Page MenuHomePhabricator

Tune WDQS caching headers
Closed, ResolvedPublic

Description

At the moment, WDQS exposes quite a few caching headers, some of them not making sense. For example, ETags are generated by nginx and are different on each nginx server (nginx generates ETags based on last modified time, which is not garanteed to be coherent).

As we are now adding a hash of the file content to page resources (CSS, JS, ...), we can aggressively increase the caching time of those resources.

Queries themselves are probably only cacheable for a very fairly short time.

Some discussion on this has already happened on T133026. @BBlack input on this would be more than welcomed!

Event Timeline

Restricted Application added subscribers: Zppix, Aklapper. · View Herald Transcript

Yes, after the switch to built GUI we can cache at least the hashed CSS/JS pretty much forever, they'd never change. Non-hashed ones probably fine with time like 1 day or so, we change them about once a week. If we want to have different rules, it may require some nginx configs, but should be possible.

Not sure about etags, didn't study the subject in depth.

Queries are now cached for 5 mins, I think we can keep it this way unless we find any reason for change.

It seems that at the moment only .js and .css files which ar in the js / css directories are processed by filerev. Is there any reason to not process other files as well? It seems that we have .json files that could benefit from the same processing.

Change 293492 had a related patch set uploaded (by Gehel):
Don't publish etags for WDQS

https://gerrit.wikimedia.org/r/293492

We can only use filerev for files that are referenced from the html file, because the application itself is not aware about filerev and then will not find its resources.

The json files are for i18n, so there will be no problem when they are outdated.

We shoudl be able to also process at least:

  • vendor/jquery.uls/css/jquery.uls.css
  • logo.svg

They are unlikely to change frequently but still it would be nice...

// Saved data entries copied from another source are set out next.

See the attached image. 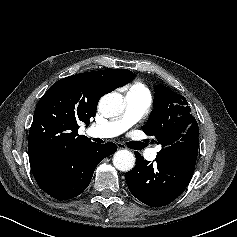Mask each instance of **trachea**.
I'll return each instance as SVG.
<instances>
[{
	"mask_svg": "<svg viewBox=\"0 0 237 237\" xmlns=\"http://www.w3.org/2000/svg\"><path fill=\"white\" fill-rule=\"evenodd\" d=\"M139 148L142 149V148H144V146H143V145H140ZM140 149H138V150H140Z\"/></svg>",
	"mask_w": 237,
	"mask_h": 237,
	"instance_id": "obj_1",
	"label": "trachea"
}]
</instances>
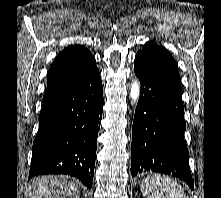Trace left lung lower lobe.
Masks as SVG:
<instances>
[{
  "label": "left lung lower lobe",
  "mask_w": 221,
  "mask_h": 198,
  "mask_svg": "<svg viewBox=\"0 0 221 198\" xmlns=\"http://www.w3.org/2000/svg\"><path fill=\"white\" fill-rule=\"evenodd\" d=\"M134 72L140 79L141 92L132 128L131 174H172L194 189L184 141L181 85L139 54L135 57Z\"/></svg>",
  "instance_id": "left-lung-lower-lobe-1"
}]
</instances>
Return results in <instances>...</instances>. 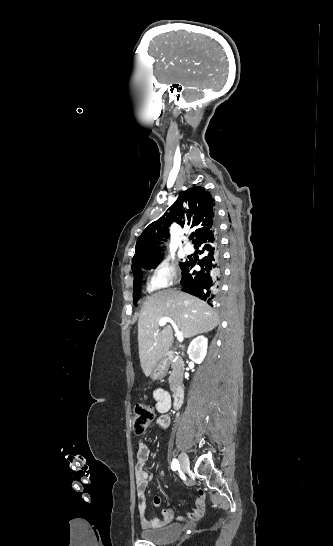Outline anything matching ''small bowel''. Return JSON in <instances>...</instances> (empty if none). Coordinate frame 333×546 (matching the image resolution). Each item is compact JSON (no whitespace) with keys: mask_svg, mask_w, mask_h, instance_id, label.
Returning <instances> with one entry per match:
<instances>
[{"mask_svg":"<svg viewBox=\"0 0 333 546\" xmlns=\"http://www.w3.org/2000/svg\"><path fill=\"white\" fill-rule=\"evenodd\" d=\"M153 398L155 400L156 411L159 414L156 422L160 428L166 429L169 426L170 418L167 415V411L171 407V397L169 393L162 389L157 388L153 392ZM150 456V450L144 443H139L137 451V463L135 466V480H136V498L138 503V515L140 524L145 529L161 528L169 524L174 517V511L172 509H165L162 511L161 518L149 519L146 516L145 511V492L153 478V475L146 468V463ZM162 497L156 495L154 497V504L160 505ZM205 511V494L202 490L197 491V497L195 501V507L189 513L188 517L191 520H197L202 517Z\"/></svg>","mask_w":333,"mask_h":546,"instance_id":"c3829d8e","label":"small bowel"}]
</instances>
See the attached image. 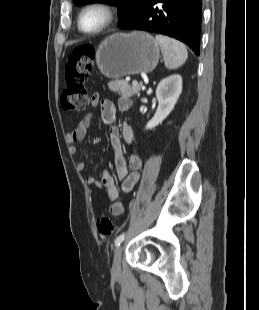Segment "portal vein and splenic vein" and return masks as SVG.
<instances>
[{
    "label": "portal vein and splenic vein",
    "mask_w": 259,
    "mask_h": 310,
    "mask_svg": "<svg viewBox=\"0 0 259 310\" xmlns=\"http://www.w3.org/2000/svg\"><path fill=\"white\" fill-rule=\"evenodd\" d=\"M136 85H138V82L136 80H133L132 81V86H136Z\"/></svg>",
    "instance_id": "1"
}]
</instances>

At this point I'm not entirely sure which resources can be cached and which cannot. My guess:

  • main page (index.html) -> no cache (or very short)
  • everything under /css and /js -> long cache (7 days to start ?)
  • everything else -> short cache (5 minutes?)

Does this sound reasonable to you?

We shoudl be able to also process at least:

  • vendor/jquery.uls/css/jquery.uls.css

This is fixed.

  • main page (index.html) -> no cache (or very short)
  • everything under /css and /js -> long cache (7 days to start ?)
  • everything else -> short cache (5 minutes?)

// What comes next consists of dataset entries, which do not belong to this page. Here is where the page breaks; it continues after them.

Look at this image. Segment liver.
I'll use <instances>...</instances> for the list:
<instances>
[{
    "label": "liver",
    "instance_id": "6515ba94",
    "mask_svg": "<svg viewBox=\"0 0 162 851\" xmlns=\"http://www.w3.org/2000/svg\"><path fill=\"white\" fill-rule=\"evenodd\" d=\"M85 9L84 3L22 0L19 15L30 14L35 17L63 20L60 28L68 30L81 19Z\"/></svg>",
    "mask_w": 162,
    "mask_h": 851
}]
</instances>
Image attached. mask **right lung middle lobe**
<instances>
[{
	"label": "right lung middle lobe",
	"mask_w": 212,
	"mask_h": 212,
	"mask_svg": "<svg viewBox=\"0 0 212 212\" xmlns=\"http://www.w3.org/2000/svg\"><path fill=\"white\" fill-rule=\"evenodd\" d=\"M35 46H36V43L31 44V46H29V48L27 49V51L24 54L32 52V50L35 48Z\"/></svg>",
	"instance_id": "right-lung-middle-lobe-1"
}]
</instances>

Does this sound reasonable to you?

Yes, @Smalyshev ?

I am not sure what the general strategy should be, but I guess we don't need aggressive caching at the moment, because we don't have a lot of load...

  • main page (index.html) -> no cache (or very short)

I would cache it for the same as below. It doesn't change that much - pretty much once a week now. While re-fetching it is no big deal, I think we still can cache it for like 5 mins.

  • everything under /css and /js -> long cache (7 days to start ?)
  • everything else -> short cache (5 minutes?)

Makes sense.

Change 293492 merged by Gehel:
Don't publish etags for WDQS

https://gerrit.wikimedia.org/r/293492

@Gehel is anything left to do in this ticket?

Change 306163 had a related patch set uploaded (by Gehel):
WDQS caching headers

https://gerrit.wikimedia.org/r/306163

@Smalyshev yes there is: adding some cache-control headers. Change submitted. Thanks for reminding me!

Gehel claimed this task.

New caching headers deployed. Checked with chrome, cache-control headers are showing up.